Le coût des matières premières, s’il augmente, n'explique pas tout. Une part importante de l’inflation actuelle tient à la hausse des profits des entreprises. Il est donc urgent de remettre le partage des richesses (et ce qu’on en fait) sur la table.

La hausse du coût de la vie inquiète les travailleurs aux quatre coins du pays: des factures énergétiques qui ont plus que doublé; une indexation des loyers impossible à payer; des difficultés à faire le plein et à remplir le frigo… Les aides de l’État ont été bienvenues, mais sont insuffisantes. La Fédération des Entreprises belges (FEB) le répète: “Il n’y a pas d’argent pour faire davantage. Les entreprises sont en difficulté”. Pourtant, des marges importantes sont disponibles, et nous proposons de les mobiliser.

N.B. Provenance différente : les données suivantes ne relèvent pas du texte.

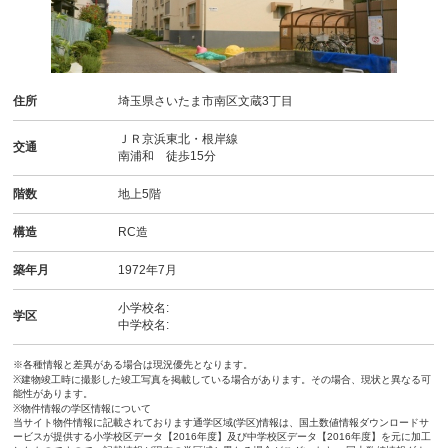
住所
埼玉県さいたま市南区文蔵3丁目
ＪＲ京浜東北・根岸線
交通
南浦和 徒歩15分
階数
地上5階
構造
RC造
築年月
1972年7月
小学校名:
学区
中学校名:
※各種情報と差異がある場合は現況優先となります。
※建物竣工時に撮影した竣工写真を掲載している場合があります。その場合、現状と異なる可
能性があります。
※物件情報の学区情報について
当サイト物件情報に記載されております通学区域(学区)情報は、国土数値情報ダウンロードサ
ービスが提供する小学校区データ【2016年度】及び中学校区データ【2016年度】を元に加工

Avant tout, donnons une idée de l’ampleur du choc auquel les ménages font face. Une récente étude de la KUL1 montre que l’indexation automatique des salaires et les mesures du gouvernement ne constituent qu’une protection partielle contre l’inflation. Malgré l’index, 90% des ménages qui ont des contrats à prix variable s’appauvrissent. Les 10% les plus pauvres perdent 7% de leurs revenus, quand le ménage médian perd, lui, 2%.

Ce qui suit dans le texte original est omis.